**SUPPLIED MATERIAL**
—————
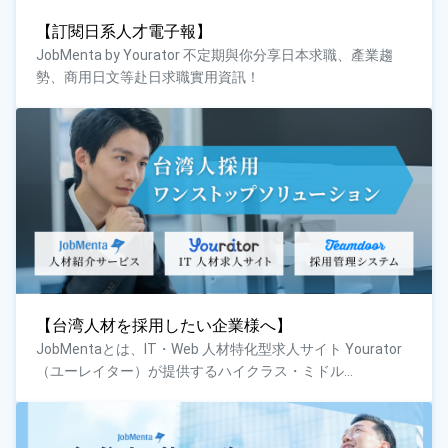
【訂閱日系人才電子報】
JobMenta by Yourator 不定期與你分享日本求職、產業趨
勢、商用日文等赴日求職實用資訊！
【台湾人材を採用したい企業様へ】
JobMentaとは、IT・Web 人材特化型求人サイト Yourator
（ユーレイター）が提供するハイクラス・ミドル...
—————
**TASK**
Give exactly the lines from the one with "JobMentaとは、IT・Web 人材特化型求人サイト Yourator" to the end of the entries, nothing before them.

**RESULT BELOW**
JobMentaとは、IT・Web 人材特化型求人サイト Yourator
（ユーレイター）が提供するハイクラス・ミドル...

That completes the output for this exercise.